- Cisim, kuruluğu (bu âlemi) gördü, çünkü kuruluktan (bu âlemden) doğdu; can İsa’sı, ayağını denize attı.
- حس خشکی دید کز خشکی بزاد ** عیسی جان پای بر دریا نهاد
- Kuru cismin yürümesi, kuruya düştü, ama canın yürümesine gelince: Ayağını denizin ta ortasına bastı.
- سیر جسم خشک بر خشکی فتاد ** سیر جان پا در دل دریا نهاد
- Ömür kuruluk yolunda; gâh dağ, gâh deniz, gâh ova aşarak geçip gittikten sonra...
- چون که عمر اندر ره خشکی گذشت ** گاه کوه و گاه صحرا گاه دشت
- Abıhayatı, nerede bulacaksın; deniz dalgalarını nerede yaracaksın?

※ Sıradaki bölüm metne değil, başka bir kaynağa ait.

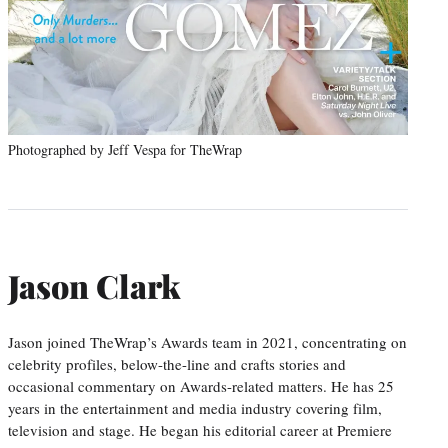
Photographed by Jeff Vespa for TheWrap
Jason Clark
Jason joined TheWrap’s Awards team in 2021, concentrating on
celebrity profiles, below-the-line and crafts stories and
occasional commentary on Awards-related matters. He has 25
years in the entertainment and media industry covering film,
television and stage. He began his editorial career at Premiere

- آب حیوان از کجا خواهی تو یافت ** موج دریا را کجا خواهی شکافت
- Kara dalgası, bizim kuruntularımız, anlayışımız ve fikrimizdir. Deniz dalgası ise kendinden geçiş, sarhoşluk ve yokluktur. 575
- موج خاکی وهم و فهم و فکر ماست ** موج آبی محو و سکر است و فناست
- Sen bu sarhoşlukta oldukça o sarhoşluktan uzaksın. Bundan sarhoş oldukça o kadehten nefret eder durursun.
- تا در این سکری از آن سکری تو دور ** تا از این مستی از آن جامی تو دور
- Zahir dedikodusu toz gibidir. Kulak gibi bir müddet dinlemeyi âdet edin!”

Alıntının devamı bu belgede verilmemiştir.